Based on the findings in this systematic review, virtual setups should be implemented to simulate treatment planning in orthodontic practice. Tooth movement simulation can provide a chance for orthodontists to review their treatment plans with adequate precision in patients with mild to moderate malocclusions [34, 35, 38, 42,43,44, 46, 50,51,52,53]. However, an actual treatment outcome can differ from a simulated outcome due to a number of factors [25, 36, 38, 43,44,45, 50]. Patient compliance could also affect the treatment outcome [34, 36, 44, 53]. Therefore, orthodontists should acknowledge the limitations of the virtual setups when performing tooth movement simulation.

In addition to the advantages of virtual setups in clinical practice, they can be considered as supportive in orthodontic education. Virtual setup can provide safe learning environments for orthodontic residents to perform digital tooth movement and predict treatment outcomes, with or without supervision, in various orthodontic cases repetitively until they are competent for clinical practice. There is evidence of an increasing use of these tooth movement simulations in orthodontic education, where residents may use the virtual setups to present and discuss their treatment plans with clinical advisors [14, 55, 56]. Moreover, virtual setup could be used for a case conference where orthodontic professionals can discuss various cases with their colleagues [7, 11]. Therefore, with acceptable clinical discrepancies, virtual setups should be used for the purposes of education.

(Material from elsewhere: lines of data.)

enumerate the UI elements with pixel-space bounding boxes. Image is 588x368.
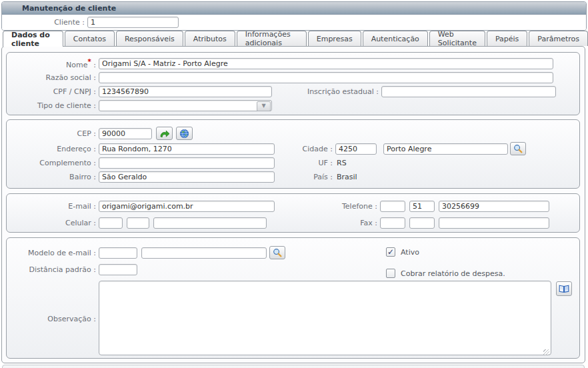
tab-empresas[interactable]: Empresas bbox=[308, 31, 361, 46]
cidade-name-input[interactable] bbox=[383, 143, 508, 155]
distancia-label: Distância padrão : bbox=[7, 265, 96, 274]
page-title: Manutenção de cliente bbox=[22, 4, 116, 13]
cep-input[interactable] bbox=[99, 128, 152, 139]
observacao-row: Observação : bbox=[7, 281, 579, 356]
endereco-row: Endereço : Cidade : bbox=[7, 142, 579, 155]
celular-country-input[interactable] bbox=[99, 217, 123, 229]
tab-autenticacao[interactable]: Autenticação bbox=[363, 31, 428, 46]
tab-atributos[interactable]: Atributos bbox=[185, 31, 235, 46]
endereco-label: Endereço : bbox=[7, 145, 96, 153]
inscricao-estadual-label: Inscrição estadual : bbox=[220, 87, 379, 96]
modelo-email-name-input[interactable] bbox=[141, 247, 267, 259]
complemento-row: Complemento : UF : RS bbox=[7, 156, 579, 169]
razao-social-label: Razão social : bbox=[7, 73, 96, 82]
fax-number-input[interactable] bbox=[439, 217, 549, 229]
tab-parametros[interactable]: Parâmetros bbox=[529, 31, 588, 46]
cep-label: CEP : bbox=[7, 129, 96, 138]
client-id-input[interactable] bbox=[87, 17, 179, 28]
contact-section: E-mail : Telefone : Celular : Fax : bbox=[6, 193, 580, 233]
pais-value: Brasil bbox=[337, 173, 357, 181]
complemento-label: Complemento : bbox=[7, 159, 96, 167]
cpf-cnpj-row: CPF / CNPJ : Inscrição estadual : bbox=[7, 85, 579, 98]
cep-lookup-button[interactable] bbox=[156, 127, 173, 140]
observacao-label: Observação : bbox=[7, 315, 96, 323]
fax-group: Fax : bbox=[220, 216, 549, 229]
cpf-cnpj-label: CPF / CNPJ : bbox=[7, 87, 96, 96]
uf-group: UF : RS bbox=[220, 156, 347, 169]
fax-area-input[interactable] bbox=[409, 217, 435, 229]
tab-web-solicitante[interactable]: Web Solicitante bbox=[429, 31, 485, 46]
ativo-checkbox[interactable]: ✓ bbox=[386, 247, 395, 257]
celular-area-input[interactable] bbox=[127, 217, 149, 229]
celular-label: Celular : bbox=[7, 219, 96, 227]
window-titlebar: Manutenção de cliente bbox=[2, 2, 586, 15]
cidade-search-button[interactable] bbox=[510, 142, 526, 155]
tab-bar: Dados do cliente Contatos Responsáveis A… bbox=[1, 31, 588, 47]
pais-group: País : Brasil bbox=[220, 170, 357, 183]
nome-label: Nome* : bbox=[7, 58, 96, 69]
go-arrow-icon bbox=[159, 129, 170, 138]
tab-papeis[interactable]: Papéis bbox=[487, 31, 527, 46]
bairro-row: Bairro : País : Brasil bbox=[7, 170, 579, 183]
tab-contatos[interactable]: Contatos bbox=[65, 31, 115, 46]
cep-web-search-button[interactable] bbox=[176, 127, 193, 140]
address-section: CEP : Endereço : Cidade : Complemento : bbox=[6, 119, 580, 189]
tab-informacoes-adicionais[interactable]: Informações adicionais bbox=[237, 31, 307, 46]
client-id-row: Cliente : bbox=[2, 15, 586, 30]
observacao-textarea[interactable] bbox=[99, 281, 551, 355]
bottom-toolbar-edge bbox=[2, 365, 585, 368]
nome-row: Nome* : bbox=[7, 57, 579, 70]
telefone-number-input[interactable] bbox=[439, 201, 549, 212]
cobrar-relatorio-checkbox[interactable]: ✓ bbox=[386, 269, 395, 278]
chevron-down-icon[interactable]: ▼ bbox=[257, 101, 271, 111]
telefone-country-input[interactable] bbox=[380, 201, 405, 212]
fax-country-input[interactable] bbox=[380, 217, 405, 229]
magnifier-icon bbox=[513, 144, 523, 153]
check-icon: ✓ bbox=[387, 248, 394, 256]
open-book-icon bbox=[559, 284, 569, 293]
cidade-code-input[interactable] bbox=[335, 143, 377, 155]
email-label: E-mail : bbox=[7, 202, 96, 211]
client-id-label: Cliente : bbox=[2, 18, 85, 27]
client-maintenance-window: Manutenção de cliente Cliente : bbox=[1, 1, 587, 31]
telefone-area-input[interactable] bbox=[409, 201, 435, 212]
ativo-label: Ativo bbox=[401, 248, 419, 257]
fax-label: Fax : bbox=[220, 219, 377, 227]
modelo-email-code-input[interactable] bbox=[99, 247, 137, 259]
identity-section: Nome* : Razão social : CPF / CNPJ : Insc… bbox=[6, 52, 580, 115]
tab-responsaveis[interactable]: Responsáveis bbox=[116, 31, 183, 46]
razao-social-input[interactable] bbox=[99, 72, 553, 83]
modelo-email-search-button[interactable] bbox=[269, 246, 285, 259]
pais-label: País : bbox=[220, 173, 333, 181]
tab-dados-do-cliente[interactable]: Dados do cliente bbox=[3, 31, 63, 47]
distancia-row: Distância padrão : ✓ Cobrar relatório de… bbox=[7, 263, 579, 276]
tipo-cliente-row: Tipo de cliente : ▼ bbox=[7, 99, 579, 112]
distancia-input[interactable] bbox=[99, 264, 137, 275]
magnifier-icon bbox=[273, 248, 282, 257]
misc-section: Modelo de e-mail : ✓ Ativo Distância pad… bbox=[6, 237, 580, 359]
cobrar-group: ✓ Cobrar relatório de despesa. bbox=[386, 267, 505, 280]
tab-content-panel: Nome* : Razão social : CPF / CNPJ : Insc… bbox=[1, 46, 585, 363]
inscricao-estadual-group: Inscrição estadual : bbox=[220, 85, 556, 98]
observacao-textarea-wrap bbox=[99, 281, 551, 357]
ativo-group: ✓ Ativo bbox=[386, 245, 419, 259]
inscricao-estadual-input[interactable] bbox=[381, 86, 556, 97]
tipo-cliente-input[interactable] bbox=[99, 100, 272, 111]
telefone-group: Telefone : bbox=[220, 199, 549, 213]
cidade-label: Cidade : bbox=[220, 145, 333, 153]
email-row: E-mail : Telefone : bbox=[7, 199, 579, 213]
telefone-label: Telefone : bbox=[220, 202, 377, 211]
uf-value: RS bbox=[337, 159, 347, 167]
cobrar-relatorio-label: Cobrar relatório de despesa. bbox=[401, 269, 505, 278]
tipo-cliente-combobox[interactable]: ▼ bbox=[99, 100, 272, 111]
spellcheck-dictionary-button[interactable] bbox=[556, 281, 572, 296]
razao-social-row: Razão social : bbox=[7, 71, 579, 84]
bairro-label: Bairro : bbox=[7, 173, 96, 181]
uf-label: UF : bbox=[220, 159, 333, 167]
celular-row: Celular : Fax : bbox=[7, 216, 579, 229]
nome-input[interactable] bbox=[99, 58, 553, 69]
tipo-cliente-label: Tipo de cliente : bbox=[7, 101, 96, 110]
cep-row: CEP : bbox=[7, 126, 579, 141]
globe-icon bbox=[179, 129, 189, 139]
cidade-group: Cidade : bbox=[220, 142, 526, 155]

Most of the articles included in this systematic review are retrospective studies with no research was considered as high quality. In addition, there seems to be heterogeneity of research methodology of included articles, e.g., tooth simulation software, orthodontic appliance, severity of malocclusion, and outcome measurements, which could influence the accuracy of virtual setups. As virtual setup is an operator-dependent procedure, the research outcomes of included articles could be affected by different orthodontists or laboratory technicians who perform the tooth movement simulation procedure. Consequently, additional high-quality research with robust protocols should be required in order to enable meta-analysis to be performed to confirm the accuracy of virtual setup. Further research investigating the effectiveness and feasibility of virtual setups in either orthodontic practice or education should also be considered.

Conclusions

The available evidence demonstrates the clinically acceptable accuracy of orthodontic virtual setups in simulating treatment outcomes, especially in cases with less complexity of tooth movement. Therefore, virtual setups are suitable to be implemented into both orthodontic practice and education, bearing in mind their limitations and discrepancies. However, due to the moderate risk of bias of all included article, high-quality studies with homogeneity of research and clinical protocols should be further required to confirm the accuracy and effectiveness of virtual setups in simulating treatment outcomes of different orthodontic problems.